• Data shown:

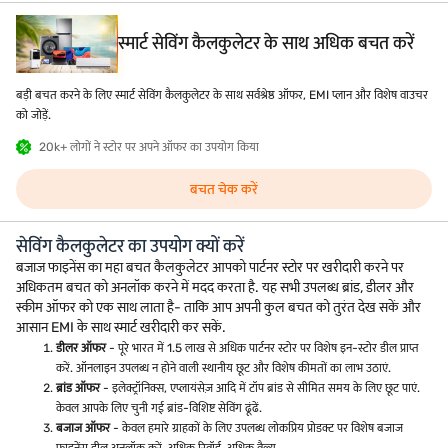
स्मार्ट सेविंग कैलकुलेटर के साथ अधिक बचत करें
बड़ी बचत करने के लिए स्मार्ट सेविंग कैलकुलेटर के साथ सर्वश्रेष्ठ ऑफर, EMI प्लान और विशेष वाउचर
को जोड़ें.
20k+ लोगों ने स्टोर पर अपने ऑफर का उपयोग किया
बचत चेक करें
सेविंग कैलकुलेटर का उपयोग क्यों करें
बजाज फाइनेंस का महा बचत कैलकुलेटर आपको पार्टनर स्टोर पर खरीदारी करने पर
अधिकतम बचत को अनलॉक करने में मदद करता है. यह सभी उपलब्ध ब्रांड, डीलर और
स्कीम ऑफर को एक साथ लाता है- ताकि आप अपनी कुल बचत को तुरंत देख सकें और
आसान EMI के साथ स्मार्ट खरीदारी कर सकें.
डीलर ऑफर
- पूरे भारत में 1.5 लाख से अधिक पार्टनर स्टोर पर विशेष इन-स्टोर डील प्राप्त
करें. ऑनलाइन उपलब्ध न होने वाली स्थानीय छूट और विशेष कीमतों का लाभ उठाएं.
ब्रांड ऑफर
- इलेक्ट्रॉनिक्स, एप्लायंसेज़ आदि में टॉप ब्रांड से सीमित समय के लिए छूट पाएं.
केवल आपके लिए चुनी गई ब्रांड-विशिष्ट सेविंग ढूंढें.
बजाज ऑफर
- केवल हमारे ग्राहकों के लिए उपलब्ध लोकप्रिय प्रोडक्ट पर विशेष बजाज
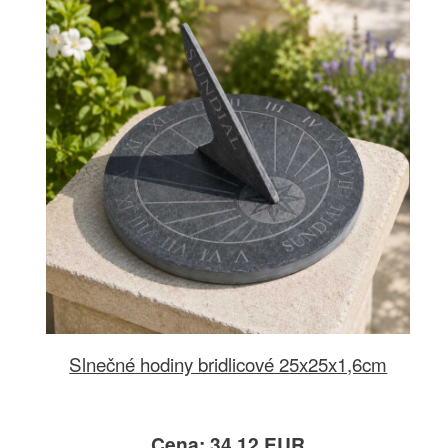
Slnečné hodiny bridlicové 25x25x1,6cm
Cena: 34.12 EUR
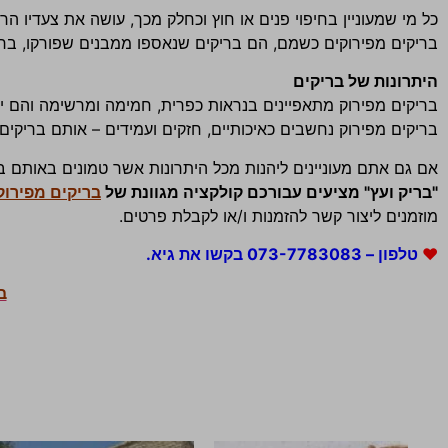
כל מי שמעוניין בחיפוי פנים או חוץ וכחלק מכך, עושה את צעדיו ה
בריקים מפירוקים כשמם, הם בריקים שנאספו ממבנים שפורקו, ברו
היתרונות של בריקים
בריקים מפירוק מתאפיינים בנראות כפרית, חמימה ומרשימה והם יכולי
בריקים מפירוק נחשבים כאיכותיים, חזקים ועמידים – אותם בריקים
אם גם אתם מעוניינים ליהנות מכל היתרונות אשר טמונים באותם ב
"בריק ועץ" מציעים עבורכם קולקציה מגוונת של
בריקים מפירוק
מוזמנים ליצור קשר להזמנות ו/או לקבלת פרטים.
♥
טלפון – 073-7783083 בקשו את גיא.
ב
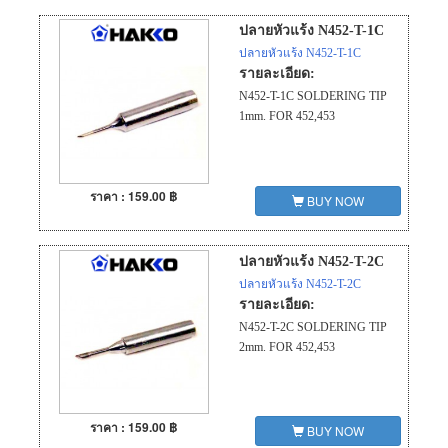
ปลายหัวแร้ง N452-T-1C
ปลายหัวแร้ง N452-T-1C
รายละเอียด:
N452-T-1C SOLDERING TIP
1mm. FOR 452,453
ราคา : 159.00 ฿
BUY NOW
ปลายหัวแร้ง N452-T-2C
ปลายหัวแร้ง N452-T-2C
รายละเอียด:
N452-T-2C SOLDERING TIP
2mm. FOR 452,453
ราคา : 159.00 ฿
BUY NOW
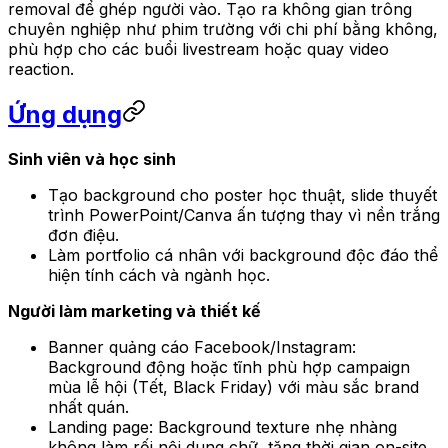
removal để ghép người vào. Tạo ra không gian trông
chuyên nghiệp như phim trường với chi phí bằng không,
phù hợp cho các buổi livestream hoặc quay video
reaction.
Ứng dụng
Sinh viên và học sinh
Tạo background cho poster học thuật, slide thuyết
trình PowerPoint/Canva ấn tượng thay vì nền trắng
đơn điệu.
Làm portfolio cá nhân với background độc đáo thể
hiện tính cách và ngành học.
Người làm marketing và thiết kế
Banner quảng cáo Facebook/Instagram:
Background động hoặc tĩnh phù hợp campaign
mùa lễ hội (Tết, Black Friday) với màu sắc brand
nhất quán.
Landing page: Background texture nhẹ nhàng
không làm rối nội dung chữ, tăng thời gian on-site.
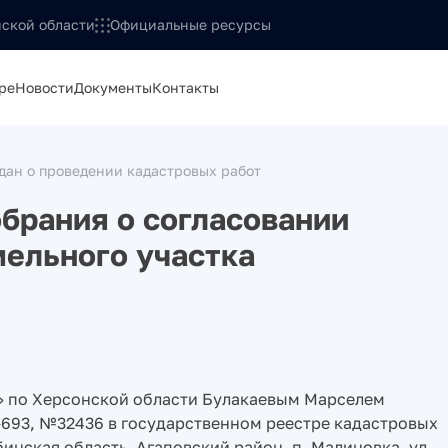
ской области
Официальные ресурсы
ре
Новости
Документы
Контакты
ан о проведении кадастровых работ
брания о согласовании
ельного участка
 по Херсонской области Булакаевым Марселем
693, №32436 в государственном реестре кадастровых
инская область, Агаповский район, п. Малиновка, ул.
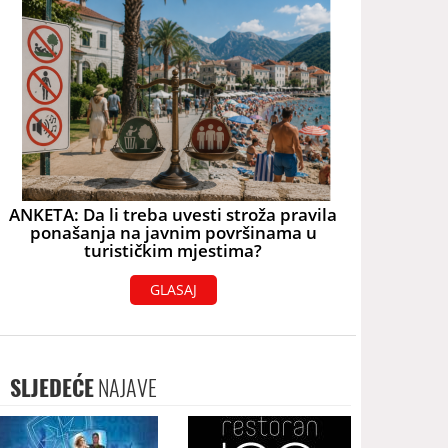
ANKETA: Da li treba uvesti stroža pravila
ponašanja na javnim površinama u
turističkim mjestima?
GLASAJ
SLJEDEĆE
NAJAVE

• Task item: Your task is to repeat exactly the lines from the beginning of the data to the line that contains "बजाज फाइनेंस का", both ends included, leaving out pictures.

• Finished exercise:
स्मार्ट सेविंग कैलकुलेटर के साथ अधिक बचत करें
बड़ी बचत करने के लिए स्मार्ट सेविंग कैलकुलेटर के साथ सर्वश्रेष्ठ ऑफर, EMI प्लान और विशेष वाउचर
को जोड़ें.
20k+ लोगों ने स्टोर पर अपने ऑफर का उपयोग किया
बचत चेक करें
सेविंग कैलकुलेटर का उपयोग क्यों करें
बजाज फाइनेंस का महा बचत कैलकुलेटर आपको पार्टनर स्टोर पर खरीदारी करने पर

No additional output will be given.